Any anonymization process has a price as it will consume CPU time, RAM space and probably a lot of disk I/O. Here's a quick overview of the question depending on the strategy you are using.

In a nutshell, the anonymization performance mainly depends on the following important factors:

  • The size of the database

  • The number of masking rules

G.1.11.1. Static Masking

Basically what static masking does it rewrite entirely the masked tables on disk. This may be slow depending on your environment. And during this process, the tables will be locked.

Note

In this case, the cost of anonymization is paid by all the users but it is paid once and for all.

G.1.11.2. Dynamic Masking

With dynamic masking, the real data is replaced on-the-fly every time a masked user sends a query to the database. This means that the masking users will have slower response time than regular (unmasked) users.
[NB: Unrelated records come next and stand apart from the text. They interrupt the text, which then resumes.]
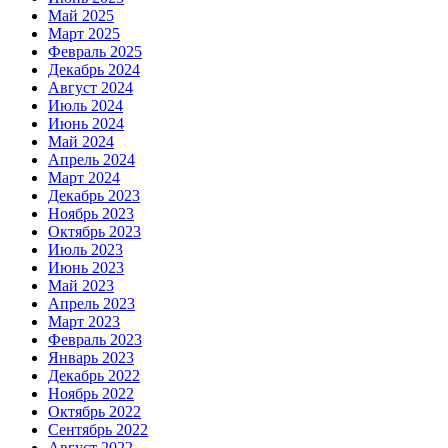
Май 2025
Март 2025
Февраль 2025
Декабрь 2024
Август 2024
Июль 2024
Июнь 2024
Май 2024
Апрель 2024
Март 2024
Декабрь 2023
Ноябрь 2023
Октябрь 2023
Июль 2023
Июнь 2023
Май 2023
Апрель 2023
Март 2023
Февраль 2023
Январь 2023
Декабрь 2022
Ноябрь 2022
Октябрь 2022
Сентябрь 2022
Август 2022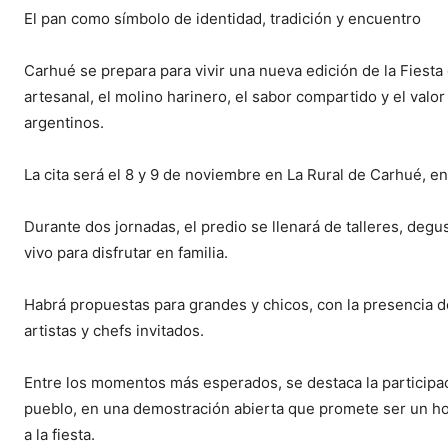
El pan como símbolo de identidad, tradición y encuentro
Carhué se prepara para vivir una nueva edición de la Fiesta 
artesanal, el molino harinero, el sabor compartido y el valo
argentinos.
La cita será el 8 y 9 de noviembre en La Rural de Carhué, e
Durante dos jornadas, el predio se llenará de talleres, deg
vivo para disfrutar en familia.
Habrá propuestas para grandes y chicos, con la presencia 
artistas y chefs invitados.
Entre los momentos más esperados, se destaca la participac
pueblo, en una demostración abierta que promete ser un home
a la fiesta.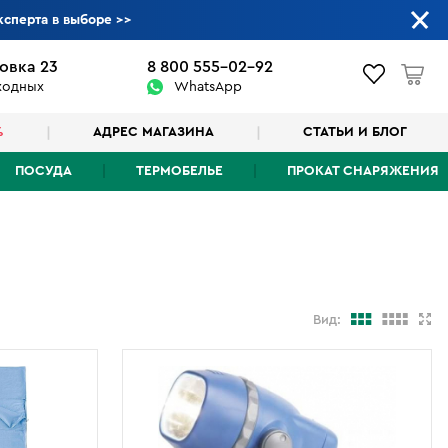
ксперта в выборе
>>
овка 23
8 800 555-02-92
ыходных
WhatsApp
%
АДРЕС МАГАЗИНА
СТАТЬИ И БЛОГ
ПОСУДА
ТЕРМОБЕЛЬЕ
ПРОКАТ СНАРЯЖЕНИЯ
Вид: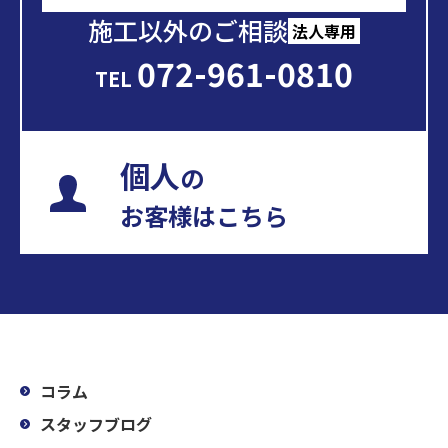
施工以外のご相談
法人専用
072-961-0810
TEL
個人
の
お客様はこちら
コラム
スタッフブログ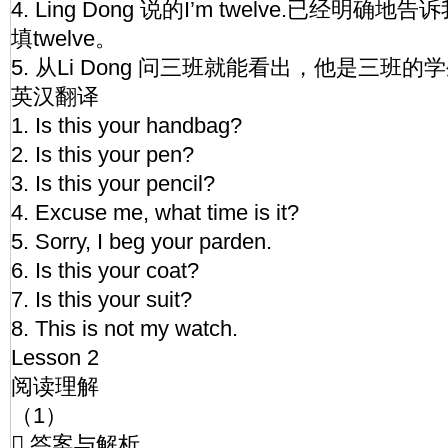
4. Ling Dong 说的I’m twelve.已经明确
填twelve。
5. 从Li Dong 问三班就能看出，他是三班的
英汉翻译
1. Is this your handbag?
2. Is this your pen?
3. Is this your pencil?
4. Excuse me, what time is it?
5. Sorry, I beg your parden.
6. Is this your coat?
7. Is this your suit?
8. This is not my watch.
Lesson 2
阅读理解
（1）
 答案与解析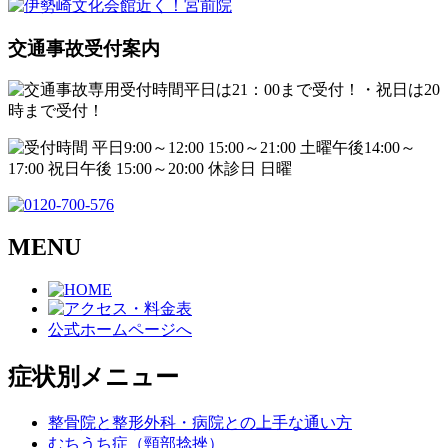
交通事故受付案内
MENU
公式ホームページへ
症状別メニュー
整骨院と整形外科・病院との上手な通い方
むちうち症（頸部捻挫）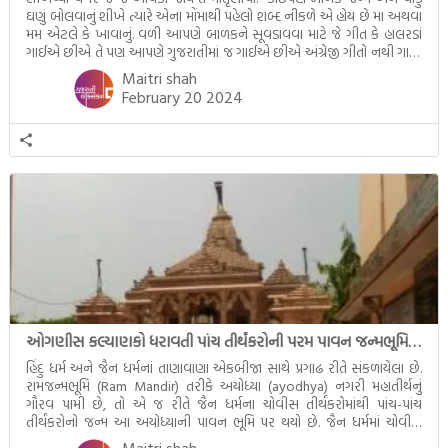
ઘણું બોલવાનું શીખે ત્યારે એના મોંમાથી પહેલો શબ્દ નીકળે એ હોય છે મા અથવા
મમ એટલે કે ખાવાનું. વળી આપણે બાળકને સૂવડાવવા માટે જે ગીત કે હાલરડાં
ગાઈએ છીએ તે પણ આપણે ગુજરાતીમાં જ ગાઈએ છીએ અંગ્રેજી ગીતો નથી ગાતા.
આમ બાળકને […]
Maitri shah
February 20 2024
ઓગણીસ કલ્યાણકો ધરાવતી પાંચ તીર્થંકરોની પરમ પાવન જન્મભૂમિ – અયોધ્યા (Ayodhya)
હિંદુ ધર્મ અને જૈન ધર્મનાં તાણાવાણા એકબીજા સાથે પ્રગાઢ રીતે સંકળાયેલા છે.
રામજન્મભૂમિ (Ram Mandir) તરીકે અયોધ્યા (ayodhya) નગરી મહાતીર્થનું
ગૌરવ પામી છે, તો એ જ રીતે જૈન ધર્મના ચોવીસ તીર્થંકરોમાંથી પાંચ-પાંચ
તીર્થંકરોનો જન્મ આ અયોધ્યાની પાવન ભૂમિ પર થયો છે. જૈન ધર્મમાં ચોવીસ
તીર્થંકરોમાંથી પાંચ-પાંચ તીર્થંકરોનાં કલ્યાણકો અહીં આવ્યાં છે. દરેક તીર્થંકરના
Maitri shah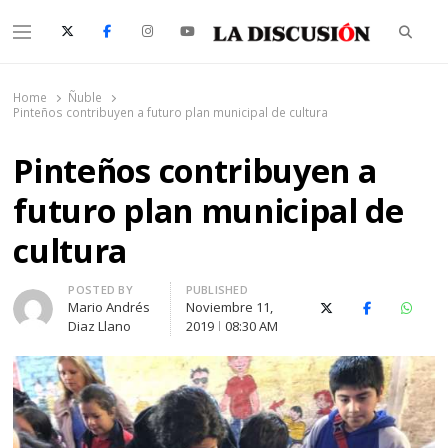
Searc
Menu
La Discusión
El Diario de la Región de Ñuble
Home
Ñuble
Pinteños contribuyen a futuro plan municipal de cultura
Pinteños contribuyen a
futuro plan municipal de
cultura
Author
POSTED BY
PUBLISHED
Mario Andrés
Noviembre 11,
X (Twitter)
Facebook
Whats
Diaz Llano
2019
08:30 AM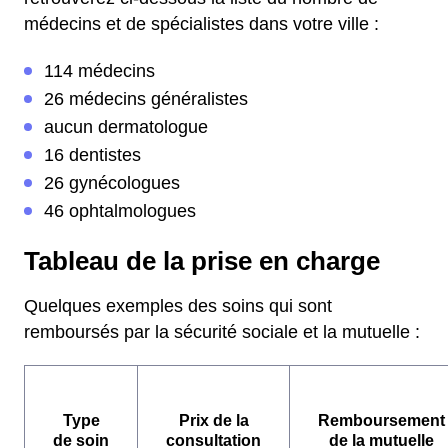
médecins et de spécialistes dans votre ville :
114 médecins
26 médecins généralistes
aucun dermatologue
16 dentistes
26 gynécologues
46 ophtalmologues
Tableau de la prise en charge
Quelques exemples des soins qui sont
remboursés par la sécurité sociale et la mutuelle :
Type
Prix de la
Remboursement
de soin
consultation
de la mutuelle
This is generally ok because usually masked users are not considered as important as the regular ones.

If you apply three or four rules to a table, the response time for the masked users should be approximately 20% to 30% slower than for the normal users.

As the masking rules are applied for each queries of the masked users, the dynamic masking is appropriate when you have a limited number of masked users that connect only from time to time to the database. For instance, a data analyst connecting once a week to generate a business report.

If there are multiple masked users or if a masked user is very active, you should probably export the masked data once-a-week on a secondary instance and let these users connect to this secondary instance.

Note

In this case, the cost of anonymization is paid only by the masked users.

G.1.11.3. Anonymous Dumps

If the backup process of your database takes one hour with pg_dump, then anonymizing and exporting the entire database with pg_dump_anon.sh will probably take two hours.

Note

In this case, the cost of anonymization is paid by the user asking for the anonymous export. Other users of the database will not be affected.

G.1.11.4. How to Speed Things Up

G.1.11.4.1. Prefer MASKED WITH VALUE Whenever Possible

It is always faster to replace the original data with a static value instead of calling a masking function.

G.1.11.4.2. Materialized Views

Dynamic masking is not always required. In some cases, it is more efficient to build Materialized Views instead.

For instance:

CREATE MATERIALIZED VIEW masked_customer AS
SELECT
    id,
    anon.random_last_name() AS name,
    anon.random_date_between('1920-01-01'::DATE,now()) AS birth,
    fk_last_order,
    store_id
FROM customer;

G.1.12. Security

G.1.12.1. Permissions

Here's an overview of what users can do depending on the privilege they have:

Table G.1. Privileges

Action Superuser Owner Masked Role
Create the extension Yes
Drop the extension Yes
Init the extension Yes
Reset the extension Yes
Configure the extension Yes
Put a mask upon a role Yes
Start dynamic masking Yes
Stop dynamic masking Yes
Create a table Yes Yes
Declare a masking rule Yes Yes
Insert, delete, update a row Yes Yes
Use static masking Yes Yes
Select the real data Yes Yes
Use regular dumps Yes Yes
Use anonymous dumps Yes Yes
Use the masking functions Yes Yes Yes
Select the masked data Yes Yes Yes
View the masking rules Yes Yes Yes

G.1.12.2. Limit Masking Filters Only to Trusted Schemas

Database owners are allowed to declare masking rules. They can also create functions containing arbitrary code and use these function inside masking rules. In certain circumstances, the database owner can trick a superuser into querying a masked table and thus executing the arbitrary code.

To prevent this, superusers can configure the parameter below:

anon.restrict_to_trusted_schemas = on

With this setting, the database owner can only write masking rules with functions that are located in the trusted schemas which are controlled by superusers.

G.1.12.3. Security Context of the Functions

Most of the functions of this extension are declared with the SECURITY INVOKER tag. This means that these functions are executed with the privileges of the user that calls them. This is an important restriction.

This extension contains another few functions declared with the tag SECURITY DEFINER.